**About this task**.
Search the records for "type". Report every line where it occurs.
*** Opening of Records supplied ***
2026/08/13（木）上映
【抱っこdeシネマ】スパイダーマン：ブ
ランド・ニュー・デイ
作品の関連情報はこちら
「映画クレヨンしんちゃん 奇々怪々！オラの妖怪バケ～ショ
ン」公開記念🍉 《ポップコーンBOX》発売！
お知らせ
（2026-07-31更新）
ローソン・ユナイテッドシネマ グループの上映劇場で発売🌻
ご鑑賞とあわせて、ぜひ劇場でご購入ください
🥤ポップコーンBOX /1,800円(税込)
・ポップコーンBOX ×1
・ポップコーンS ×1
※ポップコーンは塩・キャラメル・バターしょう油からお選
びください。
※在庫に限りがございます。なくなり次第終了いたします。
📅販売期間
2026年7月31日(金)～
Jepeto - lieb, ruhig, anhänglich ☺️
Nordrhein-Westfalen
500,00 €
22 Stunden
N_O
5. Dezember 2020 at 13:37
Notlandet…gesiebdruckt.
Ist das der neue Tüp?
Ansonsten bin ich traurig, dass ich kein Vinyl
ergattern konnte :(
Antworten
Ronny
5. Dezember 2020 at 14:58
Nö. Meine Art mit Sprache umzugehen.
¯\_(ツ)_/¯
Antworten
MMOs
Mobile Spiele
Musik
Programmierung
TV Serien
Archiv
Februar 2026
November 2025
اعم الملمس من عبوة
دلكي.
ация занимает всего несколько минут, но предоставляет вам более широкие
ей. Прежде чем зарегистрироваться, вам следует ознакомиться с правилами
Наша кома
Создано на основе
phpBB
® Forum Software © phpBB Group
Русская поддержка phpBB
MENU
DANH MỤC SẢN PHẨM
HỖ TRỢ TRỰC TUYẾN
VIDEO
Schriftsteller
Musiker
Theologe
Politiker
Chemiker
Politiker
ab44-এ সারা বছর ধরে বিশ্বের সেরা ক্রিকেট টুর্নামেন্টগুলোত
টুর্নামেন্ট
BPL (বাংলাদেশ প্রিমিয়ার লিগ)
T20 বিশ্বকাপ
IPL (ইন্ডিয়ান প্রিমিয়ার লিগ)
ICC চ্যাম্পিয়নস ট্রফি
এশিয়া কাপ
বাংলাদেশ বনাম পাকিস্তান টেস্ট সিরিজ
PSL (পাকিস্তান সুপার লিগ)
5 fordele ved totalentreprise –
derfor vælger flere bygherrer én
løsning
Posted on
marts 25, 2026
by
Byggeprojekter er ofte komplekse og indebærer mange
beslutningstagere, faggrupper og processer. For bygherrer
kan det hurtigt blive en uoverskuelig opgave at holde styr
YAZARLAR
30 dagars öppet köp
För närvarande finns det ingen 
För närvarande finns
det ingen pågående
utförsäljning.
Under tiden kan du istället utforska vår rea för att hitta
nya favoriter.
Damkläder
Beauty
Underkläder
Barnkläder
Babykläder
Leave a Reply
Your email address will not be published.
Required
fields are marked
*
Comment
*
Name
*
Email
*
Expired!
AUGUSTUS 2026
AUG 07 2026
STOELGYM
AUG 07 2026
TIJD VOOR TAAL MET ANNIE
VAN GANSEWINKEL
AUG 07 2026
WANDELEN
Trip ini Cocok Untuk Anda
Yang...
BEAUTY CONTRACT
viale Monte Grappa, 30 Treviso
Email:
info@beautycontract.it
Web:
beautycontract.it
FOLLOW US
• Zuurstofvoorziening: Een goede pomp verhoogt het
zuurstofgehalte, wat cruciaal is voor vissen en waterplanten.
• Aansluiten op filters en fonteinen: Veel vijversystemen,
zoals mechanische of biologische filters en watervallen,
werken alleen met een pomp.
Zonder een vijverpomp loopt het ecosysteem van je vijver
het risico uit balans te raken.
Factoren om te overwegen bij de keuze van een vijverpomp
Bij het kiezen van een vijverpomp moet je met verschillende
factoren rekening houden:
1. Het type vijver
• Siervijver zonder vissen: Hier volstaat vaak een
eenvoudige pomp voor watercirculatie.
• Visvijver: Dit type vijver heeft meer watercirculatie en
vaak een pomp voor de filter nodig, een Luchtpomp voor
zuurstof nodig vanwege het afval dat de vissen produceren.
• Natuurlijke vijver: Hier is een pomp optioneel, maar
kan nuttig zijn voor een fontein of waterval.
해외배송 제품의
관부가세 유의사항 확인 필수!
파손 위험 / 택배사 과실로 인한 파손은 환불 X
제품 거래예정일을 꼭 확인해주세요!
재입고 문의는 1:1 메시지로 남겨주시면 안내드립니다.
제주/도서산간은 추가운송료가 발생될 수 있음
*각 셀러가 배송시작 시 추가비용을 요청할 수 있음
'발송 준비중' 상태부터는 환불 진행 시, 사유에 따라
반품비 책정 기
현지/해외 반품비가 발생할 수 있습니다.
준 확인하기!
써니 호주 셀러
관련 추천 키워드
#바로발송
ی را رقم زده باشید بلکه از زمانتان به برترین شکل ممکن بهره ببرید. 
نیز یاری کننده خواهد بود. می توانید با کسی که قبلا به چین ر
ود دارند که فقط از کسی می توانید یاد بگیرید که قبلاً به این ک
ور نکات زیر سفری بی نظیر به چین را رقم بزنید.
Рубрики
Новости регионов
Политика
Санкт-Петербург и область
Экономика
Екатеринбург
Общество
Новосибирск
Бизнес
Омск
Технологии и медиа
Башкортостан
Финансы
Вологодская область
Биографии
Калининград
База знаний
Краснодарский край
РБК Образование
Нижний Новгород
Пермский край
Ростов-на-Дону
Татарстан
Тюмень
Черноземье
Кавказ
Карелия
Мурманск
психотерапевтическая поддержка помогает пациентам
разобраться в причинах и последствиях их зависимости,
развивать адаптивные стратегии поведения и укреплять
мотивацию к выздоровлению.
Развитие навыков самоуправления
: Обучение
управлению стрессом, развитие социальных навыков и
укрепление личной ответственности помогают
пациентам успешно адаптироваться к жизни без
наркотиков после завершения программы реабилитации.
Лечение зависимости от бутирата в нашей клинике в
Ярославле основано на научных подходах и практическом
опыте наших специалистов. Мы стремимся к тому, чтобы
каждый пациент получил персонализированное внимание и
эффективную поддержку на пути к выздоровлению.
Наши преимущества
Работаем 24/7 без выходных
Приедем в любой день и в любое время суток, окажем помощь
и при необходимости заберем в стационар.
*** Close of Records supplied ***
**Task solution**.
1. Het type vijver
• Visvijver: Dit type vijver heeft meer watercirculatie en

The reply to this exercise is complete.